Tínhamos mesmo. Mas nada do que o Nicanor estava imaginando. O problema estava dentro de nós. Durante anos, havíamos construído a imagem de uma empresa aberta, que estimulava a diversidade. E as coisas vinham funcionando bem, até que o que pregávamos na teoria se materializou na prática. E aí percebemos que a empresa tinha o que se chama de "certos padrões comportamentais". Ou seja, nossos funcionários podiam ser diferentes, desde que fossem relativamente iguais.
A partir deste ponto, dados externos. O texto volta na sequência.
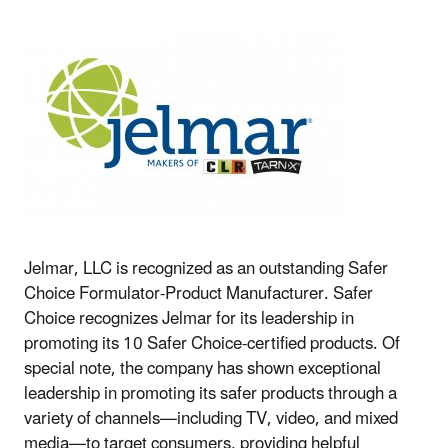
Jelmar, LLC is recognized as an outstanding Safer
Choice Formulator-Product Manufacturer. Safer
Choice recognizes Jelmar for its leadership in
promoting its 10 Safer Choice-certified products. Of
special note, the company has shown exceptional
leadership in promoting its safer products through a
variety of channels—including TV, video, and mixed
media—to target consumers, providing helpful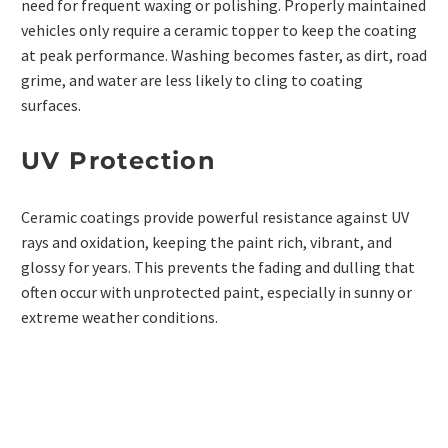
need for frequent waxing or polishing. Properly maintained
vehicles only require a ceramic topper to keep the coating
at peak performance. Washing becomes faster, as dirt, road
grime, and water are less likely to cling to
coating
surfaces
.
UV Protection
Ceramic coatings provide powerful resistance against UV
rays and oxidation, keeping the paint rich, vibrant, and
glossy for years. This prevents the fading and dulling that
often occur with unprotected paint, especially in sunny or
extreme weather conditions.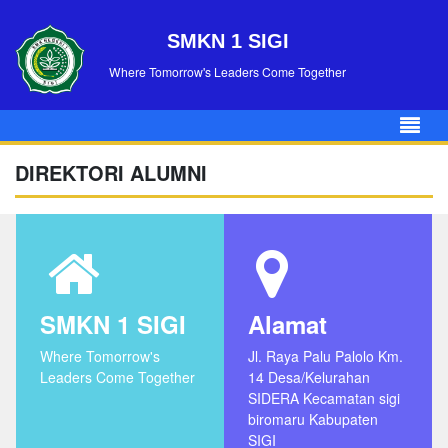
SMKN 1 SIGI
Where Tomorrow's Leaders Come Together
DIREKTORI ALUMNI
SMKN 1 SIGI
Alamat
Where Tomorrow's
Jl. Raya Palu Palolo Km.
Leaders Come Together
14 Desa/Kelurahan
SIDERA Kecamatan sigi
biromaru Kabupaten
SIGI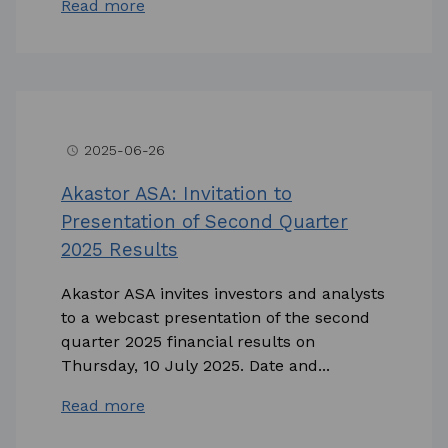
Read more
2025-06-26
access_time
Akastor ASA: Invitation to
Presentation of Second Quarter
2025 Results
Akastor ASA invites investors and analysts
to a webcast presentation of the second
quarter 2025 financial results on
Thursday, 10 July 2025. Date and...
Read more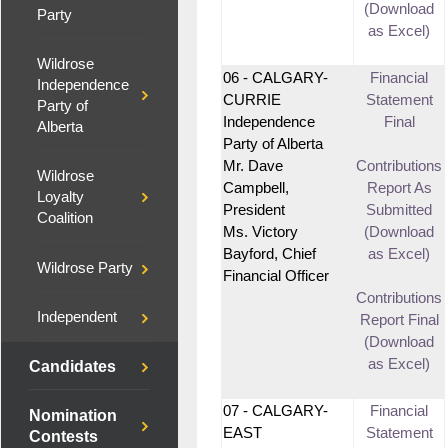
(Download
Party
as Excel)
Wildrose
06 - CALGARY-
Financial
Independence
CURRIE
Statement
Party of
Independence
Final
Alberta
Party of Alberta
Mr. Dave
Contributions
Wildrose
Campbell,
Report As
Loyalty
President
Submitted
Coalition
Ms. Victory
(Download
Bayford, Chief
as Excel)
Wildrose Party
Financial Officer
Contributions
Independent
Report Final
(Download
as Excel)
Candidates
07 - CALGARY-
Financial
Nomination
EAST
Statement
Contests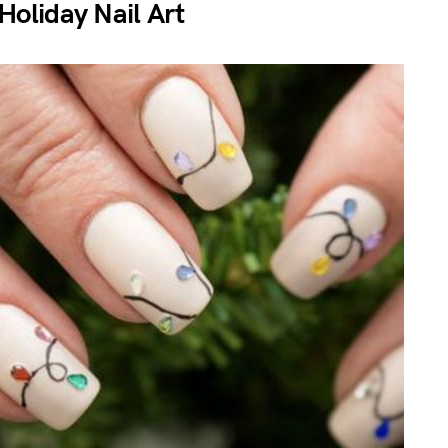
Holiday Nail Art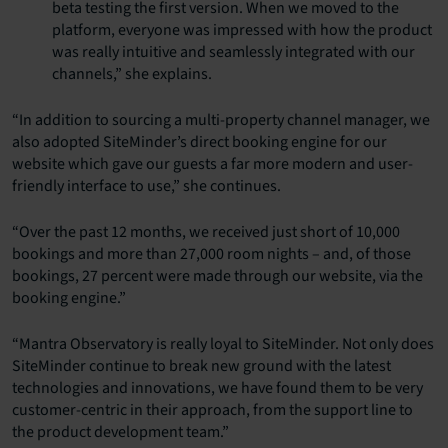
beta testing the first version. When we moved to the
platform, everyone was impressed with how the product
was really intuitive and seamlessly integrated with our
channels,” she explains.
“In addition to sourcing a multi-property channel manager, we
also adopted SiteMinder’s direct booking engine for our
website which gave our guests a far more modern and user-
friendly interface to use,” she continues.
“Over the past 12 months, we received just short of 10,000
bookings and more than 27,000 room nights – and, of those
bookings, 27 percent were made through our website, via the
booking engine.”
“Mantra Observatory is really loyal to SiteMinder. Not only does
SiteMinder continue to break new ground with the latest
technologies and innovations, we have found them to be very
customer-centric in their approach, from the support line to
the product development team.”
Depois de muita discussão, decidimos que relações afetivas entre funcionários da empresa, fossem eles ou não do mesmo sexo, não eram um sério problema. Eram uma questão pessoal, e a empresa não tinha nada a ver com isso.

Indignado e inconformado, o Nicanor ameaçou pedir a conta. Mas o tempo é o mais sábio dos juízes, e um ano depois o Nicanor finalmente acordou. Entendeu o que é respeitar a privacidade alheia, aceitou a diversidade e encontrou a felicidade. Na companhia do Santana.